_Aim of the exercise:_
Which lines should be repeated? Exactly the one containing "Wynajem kamperów" and every line after it through the end of the entries below.

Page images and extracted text

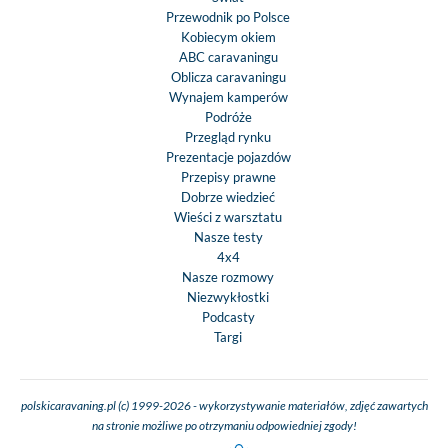
Przewodnik po Polsce
Kobiecym okiem
ABC caravaningu
Oblicza caravaningu
Wynajem kamperów
Podróże
Przegląd rynku
Prezentacje pojazdów
Przepisy prawne
Dobrze wiedzieć
Wieści z warsztatu
Nasze testy
4x4
Nasze rozmowy
Niezwykłostki
Podcasty
Targi
polskicaravaning.pl (c) 1999-2026 - wykorzystywanie materiałów, zdjęć zawartych
na stronie możliwe po otrzymaniu odpowiedniej zgody!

_Written reply:_
Wynajem kamperów
Podróże
Przegląd rynku
Prezentacje pojazdów
Przepisy prawne
Dobrze wiedzieć
Wieści z warsztatu
Nasze testy
4x4
Nasze rozmowy
Niezwykłostki
Podcasty
Targi
polskicaravaning.pl (c) 1999-2026 - wykorzystywanie materiałów, zdjęć zawartych
na stronie możliwe po otrzymaniu odpowiedniej zgody!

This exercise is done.